Sahiner Nurettin, Jha Amit K, Nguyen David, Jia Xinqiao
Department of Materials Science and Engineering, 201 DuPont Hall, University of Delaware, Newark, DE 19716, USA.
J Biomater Sci Polym Ed. 2008;19(2):223-43. doi: 10.1163/156856208783432462.

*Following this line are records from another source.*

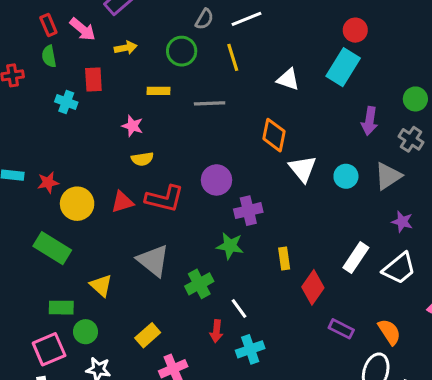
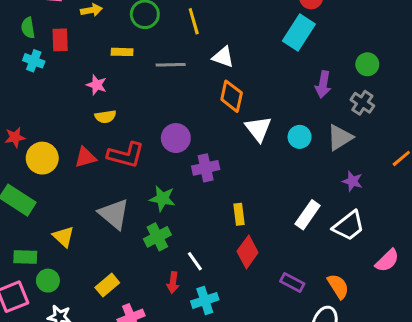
green semicircle: (49, 56) -> (28, 28), moved
white triangle: (288, 79) -> (223, 57), moved
green star: (230, 246) -> (162, 198), moved
red diamond: (313, 287) -> (248, 252), moved

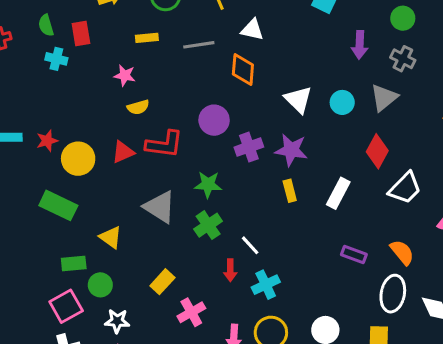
orange diamond: (232, 96) -> (243, 69), moved
purple star: (352, 181) -> (291, 150), moved, size x1.5
white rectangle: (308, 215) -> (338, 193), moved
red diamond: (248, 252) -> (377, 151), moved

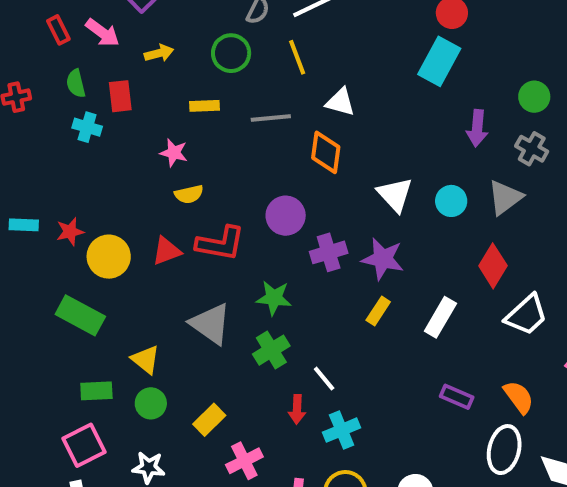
yellow rectangle: (290, 191) -> (378, 311), turned 45
green circle: (100, 285) -> (151, 403), moved

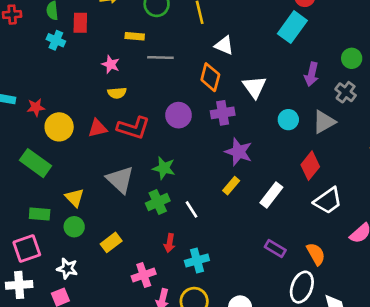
gray line: (271, 118) -> (160, 57), moved
white triangle: (395, 195) -> (254, 87), moved
purple cross: (329, 252) -> (223, 113), moved
white line: (324, 379) -> (192, 209), moved
pink cross: (244, 461) -> (144, 275), moved

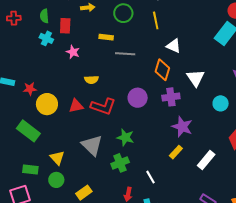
pink star: (111, 64) -> (73, 52), moved
white line: (192, 209) -> (150, 177), moved

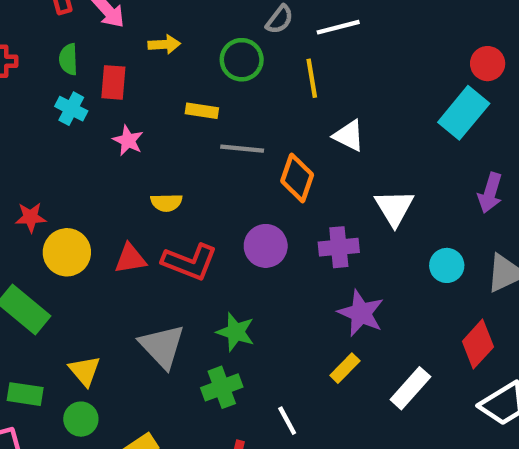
orange diamond: (162, 70) -> (297, 178), moved

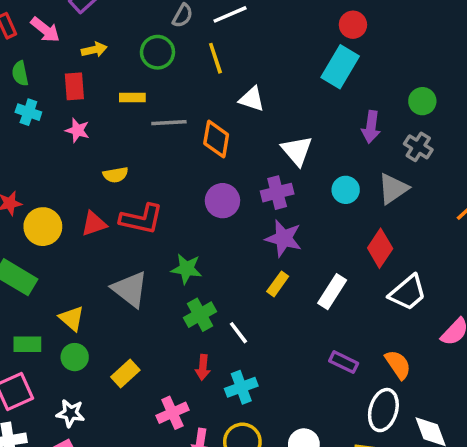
red rectangle: (113, 82) -> (74, 86), moved
purple circle: (266, 246) -> (222, 201), moved
purple cross: (339, 247) -> (277, 193), moved
green cross: (222, 387) -> (200, 315), moved

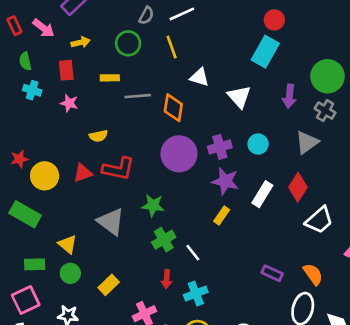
green circle: (422, 101) -> (327, 76), size x1.6
white triangle: (297, 151) -> (239, 97), moved
cyan circle: (346, 190) -> (258, 144), moved
purple circle: (222, 201) -> (179, 154), size x1.4
white rectangle: (332, 292) -> (262, 194), moved

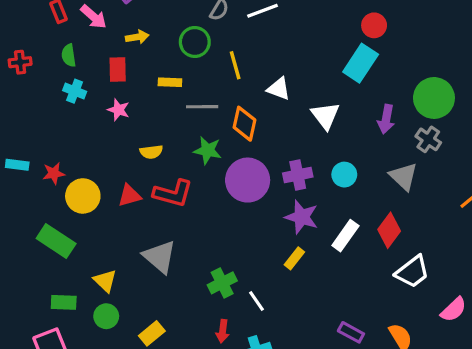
yellow line: (172, 47) -> (235, 65), moved
gray triangle: (307, 142) -> (404, 176), turned -45
green star: (153, 205) -> (208, 150), moved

There is a critical need to engineer hyaluronic acid (HA)-based hydrogels with prolonged in vivo residence time, temporal release of therapeutics and matching viscoelasticity for use in vocal fold tissue engineering. We have previously demonstrated the synthesis and characterization of HA-based soft hydrogel particles (HGP) and particle cross-linked networks as injectable materials to treat vocal fold scarring. In this paper, we report a more versatile technique for preparing cross-linkable HA HGP with reduced sizes. HA HGP were synthesized via chemical cross-linking with divinyl sulfone using a sodium bis(2-ethylhexyl) sulfosuccinate (AOT)/isooctane reverse micelle system in the presence of 1-heptanol. These HGP were rendered cross-linkable by introducing aldehyde groups via sodium periodate oxidation (oxHGP). The presence of aldehyde groups was confirmed by multi-photon confocal microscope upon fluorescence staining using cascade blue hydrazide. The aldehyde groups were used as reactive handles for covalent cross-linking with HA that has been previously modified with adipic acid dihydrazide (HADH). The resulting doubly cross-linked networks (DXN) are highly pliable and do not break until approx. 200-300% strain. The measured elastic modulus of the DXN is around 500 Pa, while the dynamic viscosity decreases linearly with frequency in log- log scale. The mechanical characteristics of DXN are similar to that of vocal fold lamina propria. In vitro cell-proliferation assays showed that the cross-linkable HA HGP did not adversely affect the proliferation of the cultured fibroblasts as assessed by MTT assay. A low-molecular-weight model drug, rhodamine 6G (R6G), was loaded into oxHGP, and its release was monitored using UV-Vis spectroscopy. R6G-loaded oxHGP maintained their ability to form DXN when mixed with the HAADH solution. Approximately 84% of entrapped R6G was liberated from oxHGP at a rate of 0.24%/min in the first 6 h. When encapsulated in the DXN, R6G was released at a steady rate of 0.03%/min for over 3 days. These novel hydrogels are promising implant materials for vocal fold tissue regeneration.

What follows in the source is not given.